--- Exercise data Enclosed Below ---

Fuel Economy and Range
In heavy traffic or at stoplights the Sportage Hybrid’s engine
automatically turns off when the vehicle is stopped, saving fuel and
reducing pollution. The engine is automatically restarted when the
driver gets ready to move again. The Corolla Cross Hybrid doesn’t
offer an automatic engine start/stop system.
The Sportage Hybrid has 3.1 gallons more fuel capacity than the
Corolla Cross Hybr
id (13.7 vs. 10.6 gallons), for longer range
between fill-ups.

--- End of Enclosed Exercise data ---
--- Exercise data Enclosed Below ---

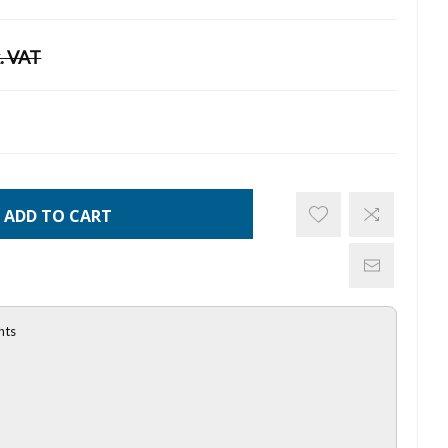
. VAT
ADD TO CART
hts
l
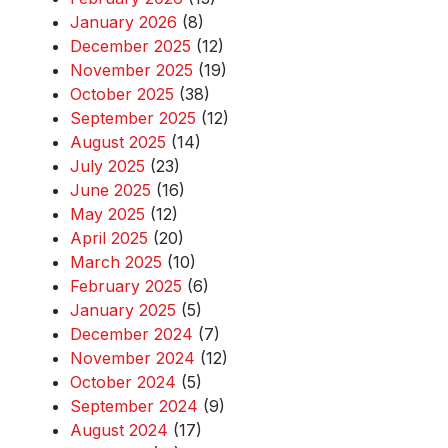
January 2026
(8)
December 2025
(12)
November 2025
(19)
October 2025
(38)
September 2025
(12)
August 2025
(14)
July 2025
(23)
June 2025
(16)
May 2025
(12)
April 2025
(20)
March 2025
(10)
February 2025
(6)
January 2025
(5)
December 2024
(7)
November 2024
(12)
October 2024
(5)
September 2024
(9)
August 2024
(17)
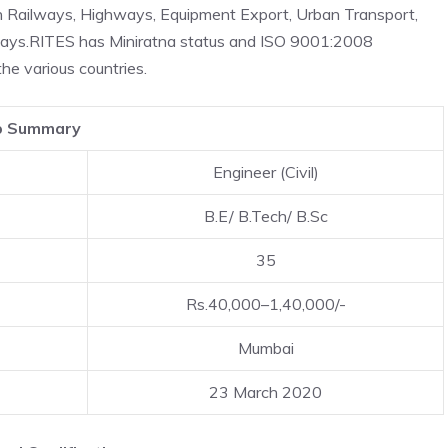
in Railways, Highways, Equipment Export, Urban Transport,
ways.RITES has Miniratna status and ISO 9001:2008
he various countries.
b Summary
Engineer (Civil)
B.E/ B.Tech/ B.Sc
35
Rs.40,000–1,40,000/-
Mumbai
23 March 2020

--- End of Enclosed Exercise data ---

* Task to carry out
Could you restate, word for word, the lines above from the one with "driver gets ready" to the one with "between fill-ups.", both included?

* Written reply
driver gets ready to move again. The Corolla Cross Hybrid doesn’t
offer an automatic engine start/stop system.
The Sportage Hybrid has 3.1 gallons more fuel capacity than the
Corolla Cross Hybr
id (13.7 vs. 10.6 gallons), for longer range
between fill-ups.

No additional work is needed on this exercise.